LKML Archive on lore.kernel.org
 help / color / Atom feed
From: Minchan Kim <minchan@kernel.org>
To: Andrew Morton <akpm@linux-foundation.org>
Cc: LKML <linux-kernel@vger.kernel.org>,
	Sergey Senozhatsky <sergey.senozhatsky.work@gmail.com>,
	Joey Pabalinas <joeypabalinas@gmail.com>,
	Minchan Kim <minchan@kernel.org>
Subject: [PATCH v4 7/7] zram: writeback throttle
Date: Mon,  3 Dec 2018 11:40:45 +0900
Message-ID: <20181203024045.153534-8-minchan@kernel.org> (raw)
In-Reply-To: <20181203024045.153534-1-minchan@kernel.org>

If there are lots of write IO with flash device, it could have a
wearout problem of storage. To overcome the problem, admin needs
to design write limitation to guarantee flash health
for entire product life.

This patch creates a new knob "writeback_limit" on zram.

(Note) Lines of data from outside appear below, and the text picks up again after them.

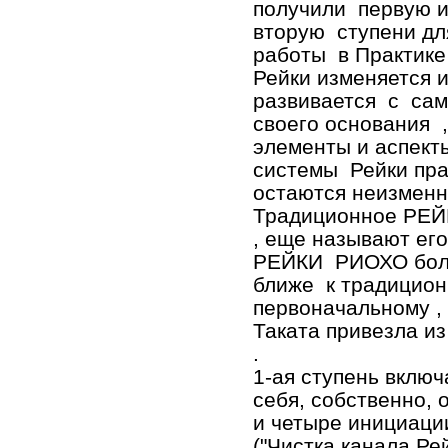
получили первую 
вторую ступени дл
работы в Практике
Рейки изменяется 
развивается с сам
своего основания ,
элементы и аспек
системы Рейки пра
остаются неизменн
Традиционное РЕ
, еще называют ег
РЕЙКИ РИОХО бо
ближе к традицио
первоначальному ,
Таката привезла и
.
1-ая ступень включ
себя, собственно, 
и четыре инициаци
("Чистка канала Рей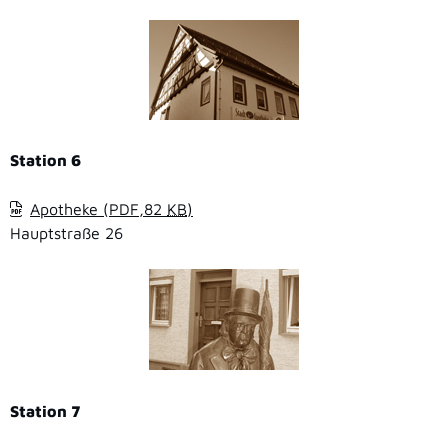
Station 6
Apotheke
(PDF,82
KB
)
Hauptstraße 26
Station 7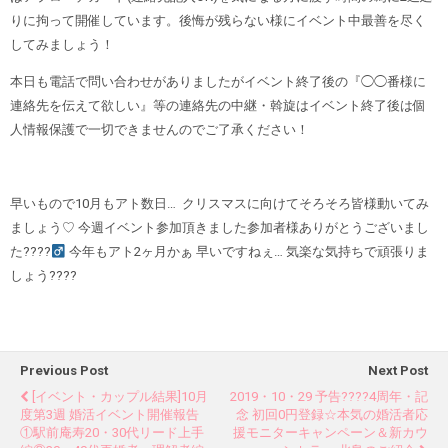
りに拘って開催しています。後悔が残らない様にイベント中最善を尽く
してみましょう！
本日も電話で問い合わせがありましたがイベント終了後の『◯◯番様に
連絡先を伝えて欲しい』等の連絡先の中継・斡旋はイベント終了後は個
人情報保護で一切できませんのでご了承ください！
早いもので10月もアト数日… クリスマスに向けてそろそろ皆様動いてみ
ましょう♡ 今週イベント参加頂きました参加者様ありがとうございまし
た????‍
今年もアト2ヶ月かぁ 早いですねぇ… 気楽な気持ちで頑張りま
しょう????
Previous Post
Next Post
[イベント・カップル結果]10月
2019・10・29 予告????4周年・記
度第3週 婚活イベント開催報告
念 初回0円登録☆本気の婚活者応
①駅前庵寿20・30代リード上手
援モニターキャンペーン＆新カウ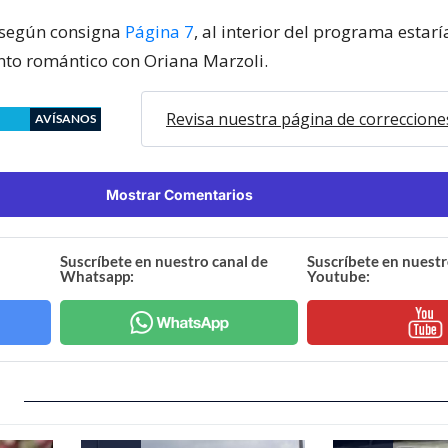
 según consigna
Página 7
, al interior del programa estar
to romántico con Oriana Marzoli.
Revisa nuestra página de correccione
AVÍSANOS
Mostrar Comentarios
Suscríbete en nuestro canal de
Suscríbete en nuestr
Whatsapp:
Youtube: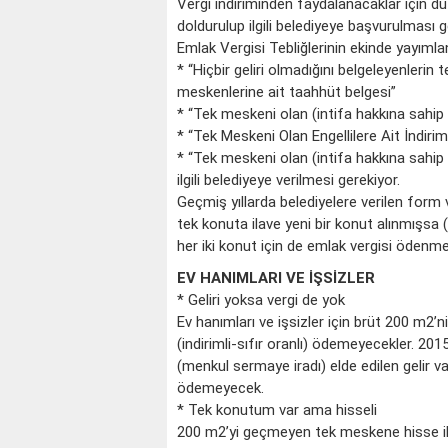
Vergi indiriminden faydalanacaklar için 
doldurulup ilgili belediyeye başvurulması ge
Emlak Vergisi Tebliğlerinin ekinde yayımlan
* “Hiçbir geliri olmadığını belgeleyenlerin 
meskenlerine ait taahhüt belgesi”
* “Tek meskeni olan (intifa hakkına sahip o
* “Tek Meskeni Olan Engellilere Ait İndirim
* “Tek meskeni olan (intifa hakkına sahip o
ilgili belediyeye verilmesi gerekiyor.
Geçmiş yıllarda belediyelere verilen form
tek konuta ilave yeni bir konut alınmışsa 
her iki konut için de emlak vergisi ödenme
EV HANIMLARI VE İŞSİZLER
* Geliri yoksa vergi de yok
Ev hanımları ve işsizler için brüt 200 m2’n
(indirimli-sıfır oranlı) ödemeyecekler. 201
(menkul sermaye iradı) elde edilen gelir va
ödemeyecek.
* Tek konutum var ama hisseli
200 m2’yi geçmeyen tek meskene hisse ile 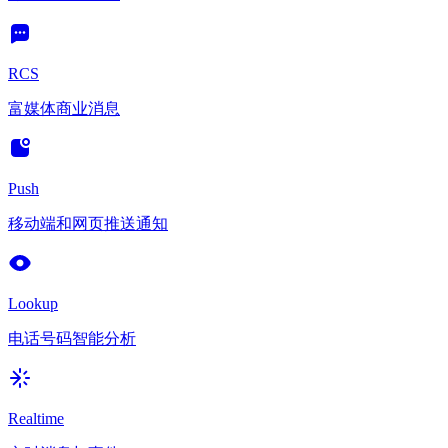
RCS
富媒体商业消息
Push
移动端和网页推送通知
Lookup
电话号码智能分析
Realtime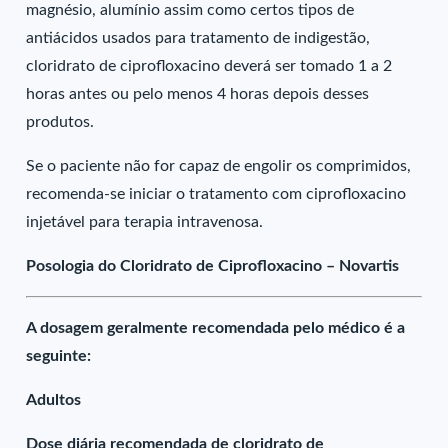
magnésio, alumínio assim como certos tipos de
antiácidos usados para tratamento de indigestão,
cloridrato de ciprofloxacino deverá ser tomado 1 a 2
horas antes ou pelo menos 4 horas depois desses
produtos.
Se o paciente não for capaz de engolir os comprimidos,
recomenda-se iniciar o tratamento com ciprofloxacino
injetável para terapia intravenosa.
Posologia do Cloridrato de Ciprofloxacino – Novartis
A dosagem geralmente recomendada pelo médico é a
seguinte:
Adultos
Dose diária recomendada de cloridrato de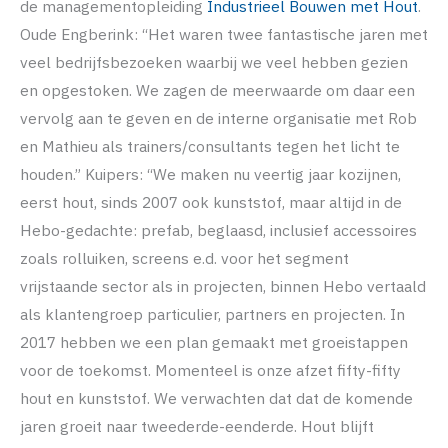
de managementopleiding
Industrieel Bouwen met Hout
.
Oude Engberink: “Het waren twee fantastische jaren met
veel bedrijfsbezoeken waarbij we veel hebben gezien
en opgestoken. We zagen de meerwaarde om daar een
vervolg aan te geven en de interne organisatie met Rob
en Mathieu als trainers/consultants tegen het licht te
houden.” Kuipers: “We maken nu veertig jaar kozijnen,
eerst hout, sinds 2007 ook kunststof, maar altijd in de
Hebo-gedachte: prefab, beglaasd, inclusief accessoires
zoals rolluiken, screens e.d. voor het segment
vrijstaande sector als in projecten, binnen Hebo vertaald
als klantengroep particulier, partners en projecten. In
2017 hebben we een plan gemaakt met groeistappen
voor de toekomst. Momenteel is onze afzet fifty-fifty
hout en kunststof. We verwachten dat dat de komende
jaren groeit naar tweederde-eenderde. Hout blijft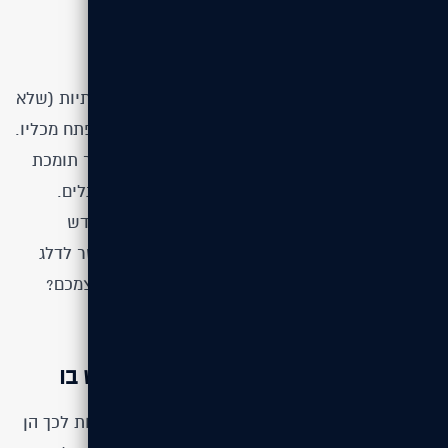
המורכבות מנצחת – Node.js
כולם יודעים שיש ל-JavaScript כמה נטיות התנהגותיות (שלא
נאמר הפרעות קשב וריכוז) אשר יכולות להוציא מפתח מכליו.
אולם, ברוב המקרים זוהי שפת תכנות מודרנית אשר תומכת
בסינטקס עדכני עם כמה תכונות שימושיות כמו מעגלים.
מפתחים יכולים בקלות לסדר את ה-JavaScript מחדש
ולהרחיב אותה בהתאם לצרכיהם. בקיצור, אם אפשר לדלג
מעל פונקציונאליות ללא מאמץ, למה להגביל את עצמכם?
PHP – הורד אותו, התאם אותו, השתמש בו
הרשת מלאה בקוד PHP והפלטפורמות הפופולאריות לכך הן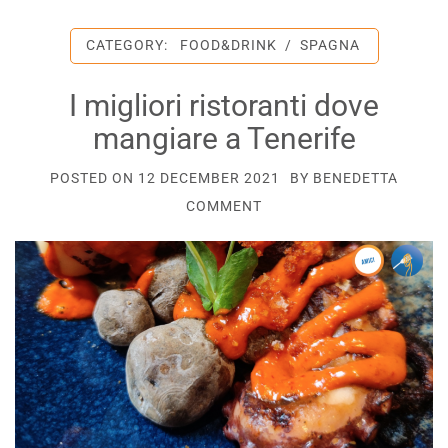
CATEGORY:
FOOD&DRINK
/
SPAGNA
I migliori ristoranti dove
mangiare a Tenerife
POSTED ON
12 DECEMBER 2021
BY
BENEDETTA
COMMENT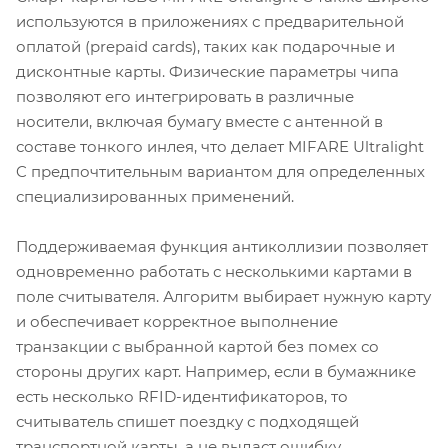
используются в приложениях с предварительной
оплатой (prepaid cards), таких как подарочные и
дисконтные карты. Физические параметры чипа
позволяют его интегрировать в различные
носители, включая бумагу вместе с антенной в
составе тонкого инлея, что делает MIFARE Ultralight
C предпочтительным вариантом для определенных
специализированных применений.
Поддерживаемая функция антиколлизии позволяет
одновременно работать с несколькими картами в
поле считывателя. Алгоритм выбирает нужную карту
и обеспечивает корректное выполнение
транзакции с выбранной картой без помех со
стороны других карт. Например, если в бумажнике
есть несколько RFID-идентификаторов, то
считыватель спишет поездку с подходящей
транспортной карты, а не выдаст ошибку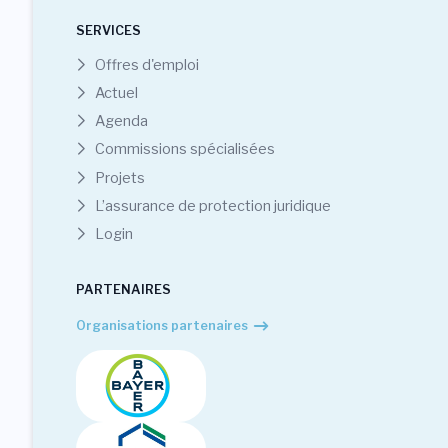
SERVICES
Offres d'emploi
Actuel
Agenda
Commissions spécialisées
Projets
L’assurance de protection juridique
Login
PARTENAIRES
Organisations partenaires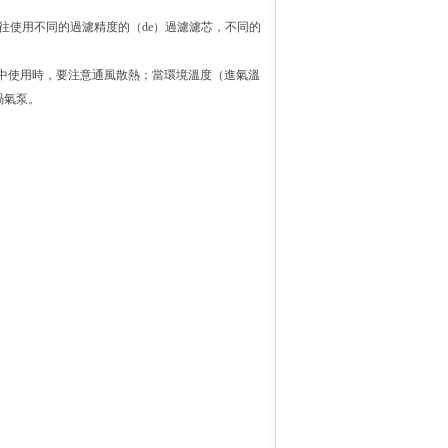
往往使用不同的過濾精度的（de）過濾濾芯，不同的
境中使用時，要注意通風散熱；當環境溫度（進氣溫
渦氣泵。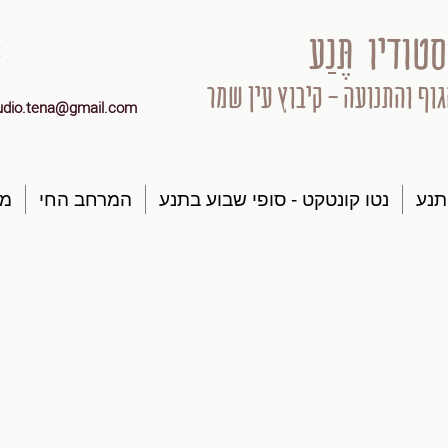
סטודיו תֶּנַע
גוף והתנועה - קיבוץ עין שמר
udio.tena@gmail.com
תנע
נטו קונטקט - סופי שבוע בתנע
המרחב החי
מק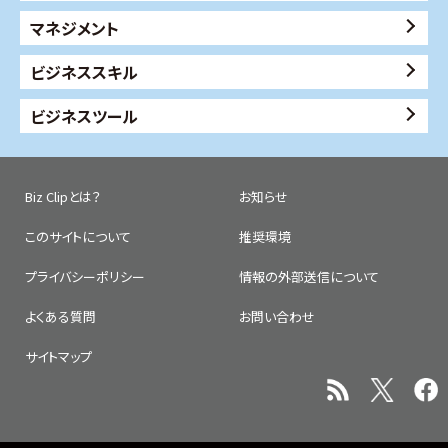
マネジメント
ビジネススキル
ビジネスツール
Biz Clipとは？
お知らせ
このサイトについて
推奨環境
プライバシーポリシー
情報の外部送信について
よくある質問
お問い合わせ
サイトマップ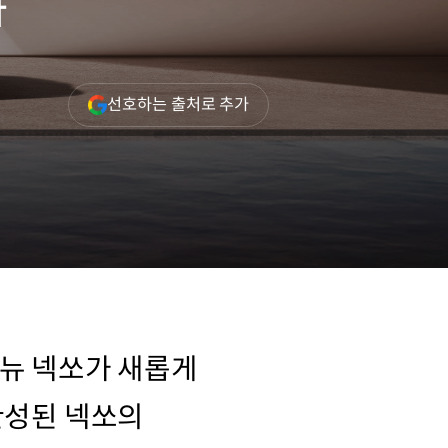
다
(새
선호하는 출처로 추가
창
열림)
 뉴 넥쏘가 새롭게
완성된 넥쏘의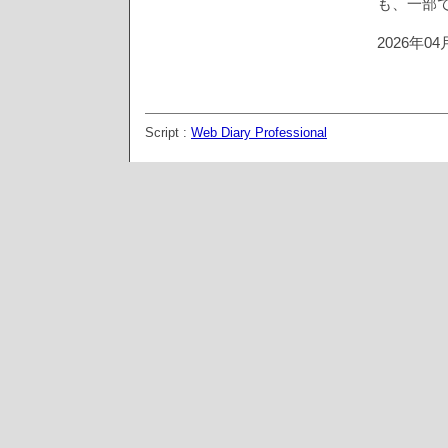
も、一部
2026年0
Script :
Web Diary Professional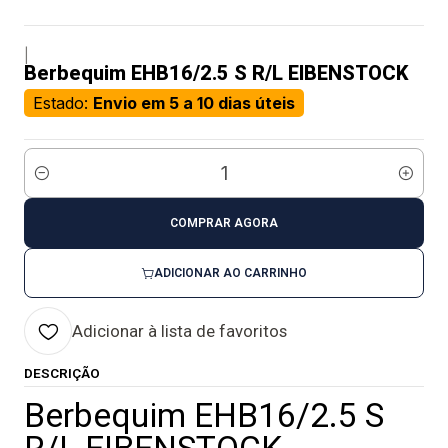
|
Berbequim EHB16/2.5 S R/L EIBENSTOCK
Estado:
Envio em 5 a 10 dias úteis
Quantidade
COMPRAR AGORA
ADICIONAR AO CARRINHO
Adicionar à lista de favoritos
DESCRIÇÃO
Berbequim EHB16/2.5 S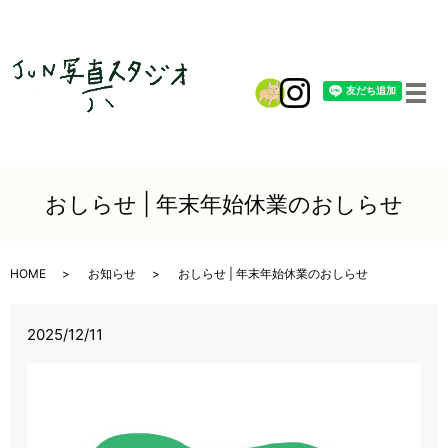
メ
おしらせ | 年末年始休業のおしらせ
HOME
お知らせ
おしらせ | 年末年始休業のおしらせ
2025/12/11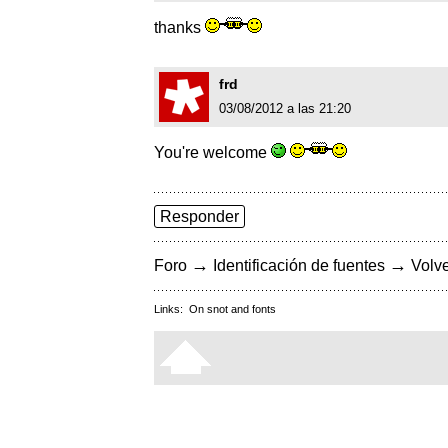
thanks
frd
03/08/2012 a las 21:20
You're welcome
Responder
→
→
Foro
Identificación de fuentes
Volve
Links:
On snot and fonts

writeback_limit's default value is 0 so that it doesn't limit
any writeback. If admin want to measure writeback count in a
certain period, he could know it via /sys/block/zram0/bd_stat's
3rd column.

If admin want to limit writeback as per-day 400M, he could do it
like below.

	MB_SHIFT=20
	4K_SHIFT=12
	echo $((400<<MB_SHIFT>>4K_SHIFT)) > \
		/sys/block/zram0/writeback_limit.

If admin want to allow further write again, he could do it like below

	echo 0 > /sys/block/zram0/writeback_limit

If admin want to see remaining writeback budget,

	cat /sys/block/zram0/writeback_limit

The writeback_limit count will reset whenever you reset zram(e.g.,
system reboot, echo 1 > /sys/block/zramX/reset) so keeping how many of
writeback happened until you reset the zram to allocate extra writeback
budget in next setting is user's job.

Signed-off-by: Minchan Kim <minchan@kernel.org>
---

I removed Reviewed-by from Sergey and Joey because I modified interface
since they had reviewed.

 Documentation/ABI/testing/sysfs-block-zram |  9 ++++
 Documentation/blockdev/zram.txt            | 31 +++++++++++++
 drivers/block/zram/zram_drv.c              | 52 ++++++++++++++++++++--
 drivers/block/zram/zram_drv.h              |  2 +
 4 files changed, 91 insertions(+), 3 deletions(-)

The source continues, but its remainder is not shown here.